Please give the number of lines in the records below where the word "button" occurs, and nothing else.

Content starts

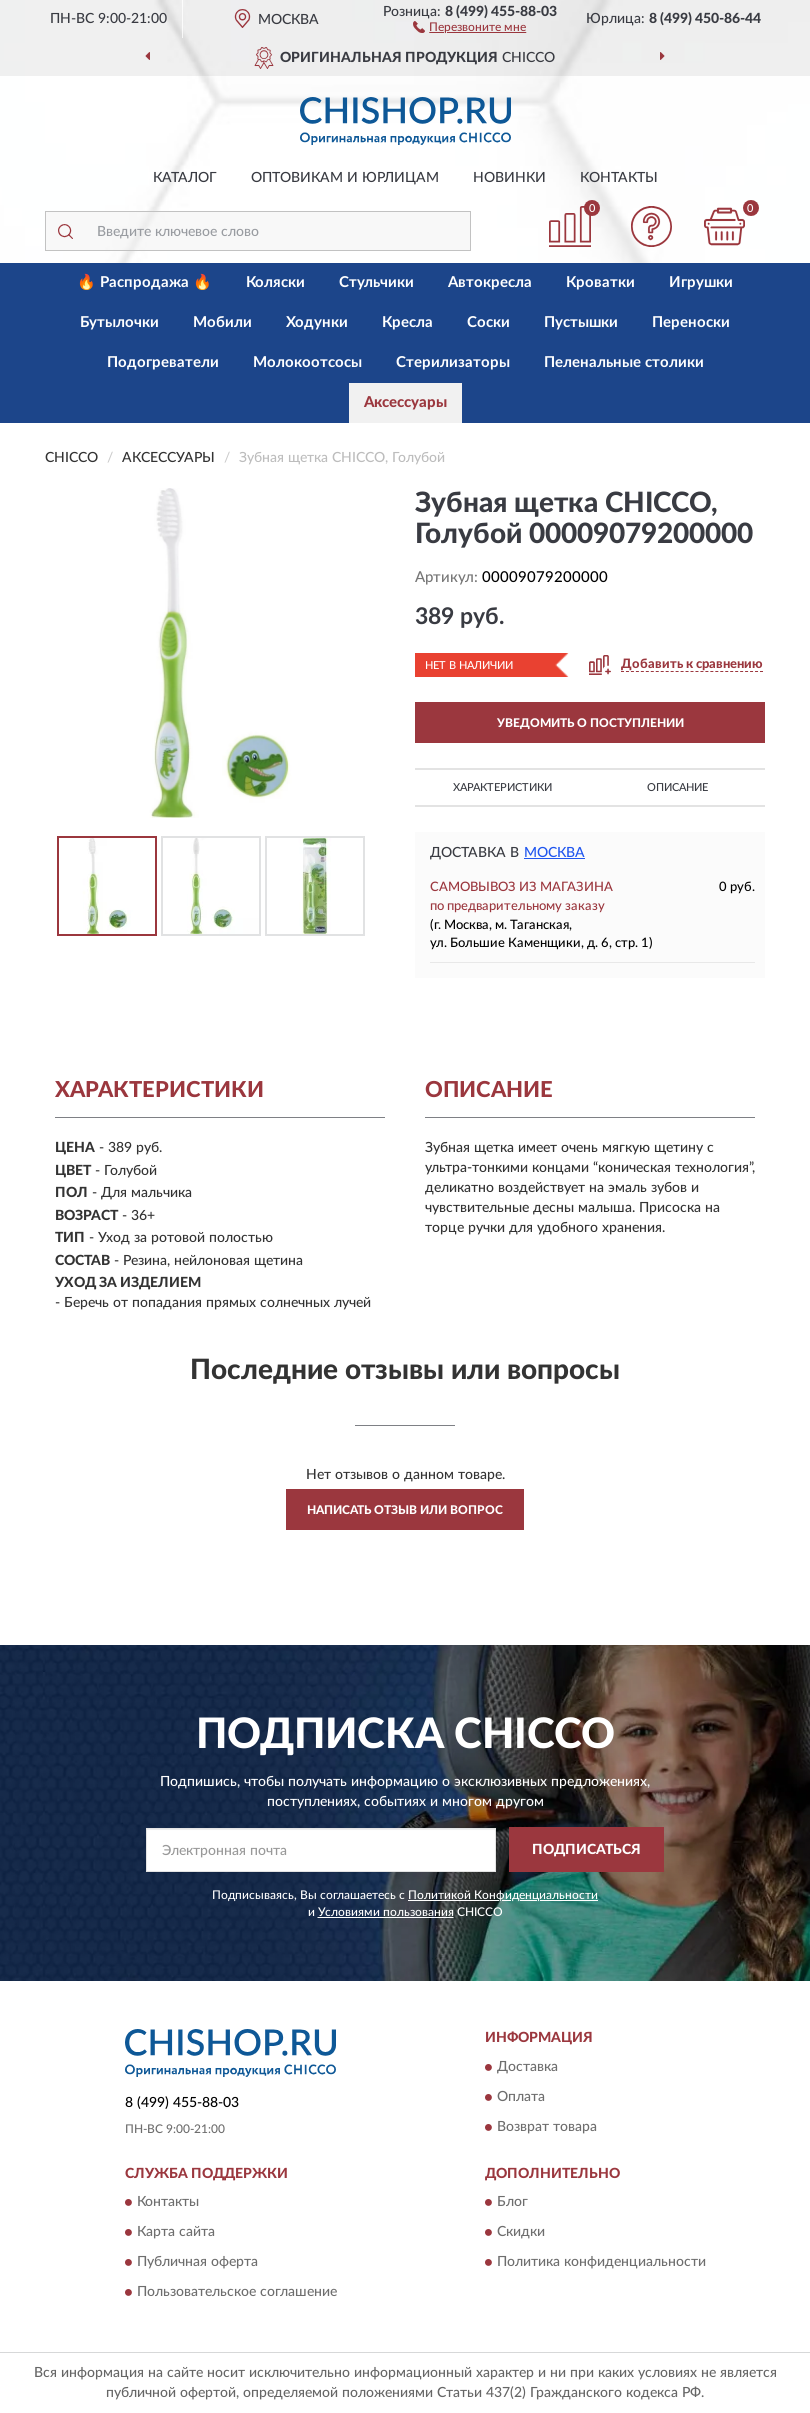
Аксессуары (405, 402)
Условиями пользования (386, 1912)
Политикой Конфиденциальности (503, 1895)
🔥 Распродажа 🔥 (144, 282)
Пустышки (581, 322)
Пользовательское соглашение (237, 2292)
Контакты (619, 178)
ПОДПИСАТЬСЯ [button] (586, 1850)
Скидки (521, 2232)
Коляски (275, 282)
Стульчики (376, 282)
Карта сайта (176, 2232)
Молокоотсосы (307, 362)
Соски (488, 322)
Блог (512, 2202)
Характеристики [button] (502, 787)
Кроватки (600, 282)
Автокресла (490, 282)
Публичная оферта (197, 2262)
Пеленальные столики (624, 362)
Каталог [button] (185, 178)
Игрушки (701, 282)
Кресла (407, 322)
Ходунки (317, 322)
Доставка (527, 2067)
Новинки (509, 178)
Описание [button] (677, 787)
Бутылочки (119, 322)
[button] (469, 26)
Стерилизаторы (453, 362)
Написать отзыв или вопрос (405, 1510)
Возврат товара (547, 2127)
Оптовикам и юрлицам (345, 178)
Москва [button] (554, 853)
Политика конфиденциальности (601, 2262)
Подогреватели (163, 362)
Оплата (521, 2097)
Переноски (691, 322)
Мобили (222, 322)
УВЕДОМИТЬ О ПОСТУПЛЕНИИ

Content ends

• [COMPLETED EXERCISE] 6